BowShield Stainless Steel Bow Guard and Protector | KS Marine Products


----------



## BreakAwayFL (Sep 20, 2010)

Faster said:


> These guys call them 'bow protectors' or bow shields .... makes sense, I guess!
> 
> BowShield Stainless Steel Bow Guard and Protector | KS Marine Products


That's very similar to what I saw, thank you!!!


----------



## oysterman23 (Jul 22, 2011)

Hi Breakaway
They look far more protective than I think they would prove to be...docks are higher, if a winch cable snapped it would snake and hit somewhere else, but Ill bet the real purpose is to protect from the random attack of the rabid alligator manatee.... 
 Cod


----------



## sawingknots (Feb 24, 2005)

i'd say icebreaker for the more avid sailors


----------



## dacap06 (Feb 2, 2008)

Everything has three names -- a scientific name, a common name, and a sailor's name. Bow protector sounds rather lubberly to my ear. I doubt that's what sailors would call it. On the other hand, what sailors call anything generally can't be used in polite company. 

I honestly don't know the plate's name, but if I had to guess I'd call it a cutwater plate. I'll bet it bolts right through the hull to the cutwater backing plate, a part whose name I do know.

Tom


----------



## sawingknots (Feb 24, 2005)

what ever its called if i see one headed in my direction,i'm getting the hell out of its way,perfect boat for a ******* drunk me thinks


----------



## chamonix (Jun 25, 2010)

I thought metal plates on the bow where to protect the bow from the anchor when its being raised rather than to protect agianst collision?


----------



## Faster (Sep 13, 2005)

chamonix said:


> I thought metal plates on the bow where to protect the bow from the anchor when its being raised rather than to protect agianst collision?

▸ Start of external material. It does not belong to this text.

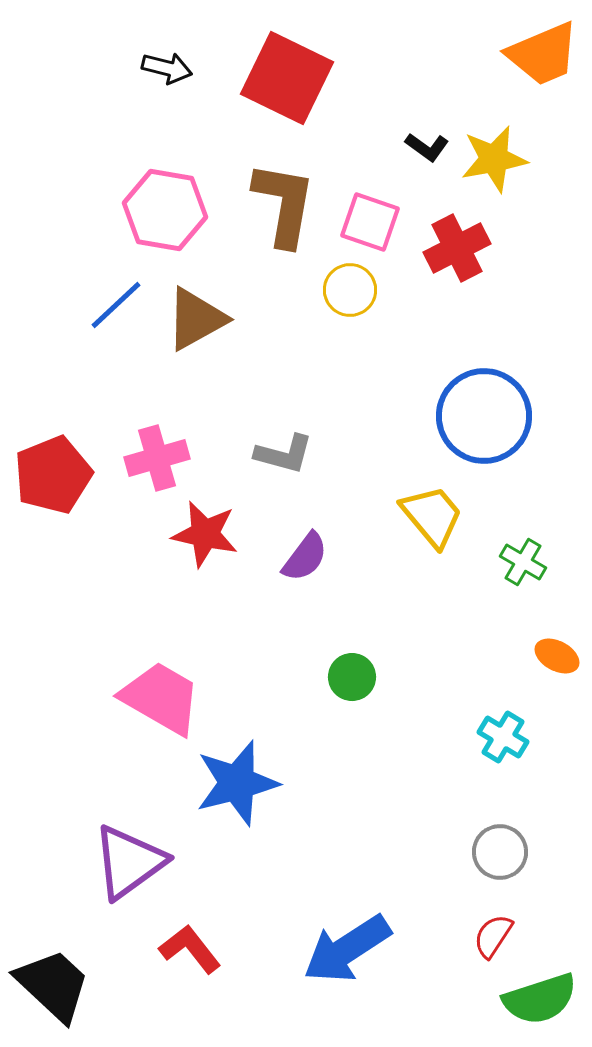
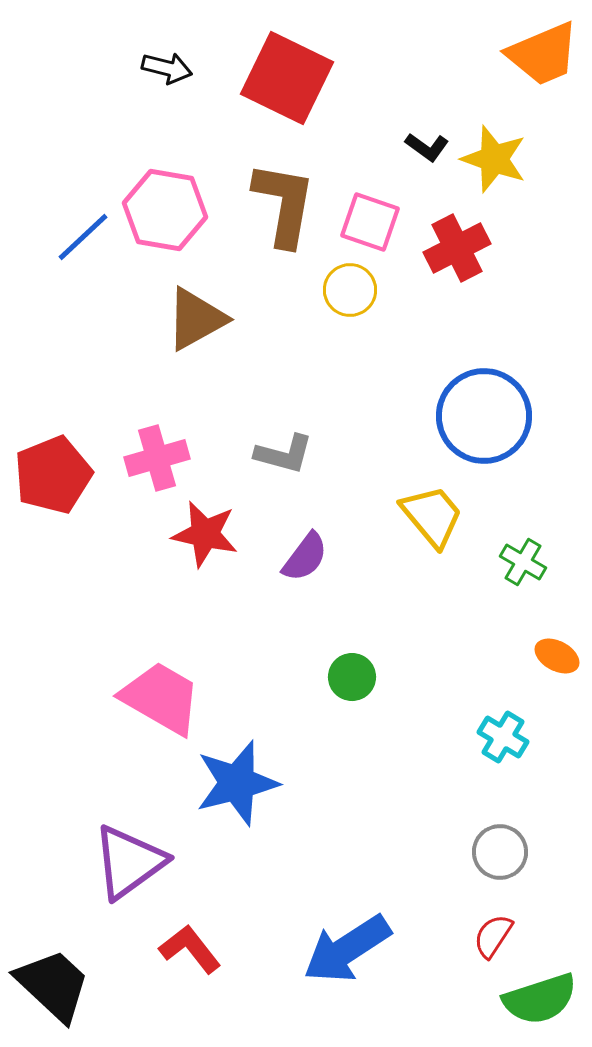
yellow star: rotated 30 degrees clockwise
blue line: moved 33 px left, 68 px up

Yes, I think that's the primary purpose for these plates.. we're starting to see them more now on newer boats due to the currently fashionable plumb bows which really makes getting the anchor on board without chipping gelcoat a bit of a problem.

There's an outfit that makes thin gauge self adhesive metal plates for areas like where a sheet might chafe on a coaming edge.. but I doubt they'd be much help in the bow area for anchor protections...


----------



## Capt Len (Oct 9, 2011)

If you paint a mark on the anchor chain ,you can slow or stop the winch before it hooks the spot where you should have put the steel plate .If the plate has teeth , it's a beach comber boat for pushing logs around. I put a big one on the Sequel to counter bergy bits and many vessels up the inlets use them because the top inch or so of fresh freezes on the salt and cuts the hull.


----------



## Lake Superior Sailor (Aug 23, 2011)

I thought that you were speaking about a metal prow the bow of a ship ; like the Concordia's Captain got told to go to the prow and use the ladder to get back on the ship!....Dale


----------



## WDS123 (Apr 2, 2011)

Always fallend These 'a cutwater'


----------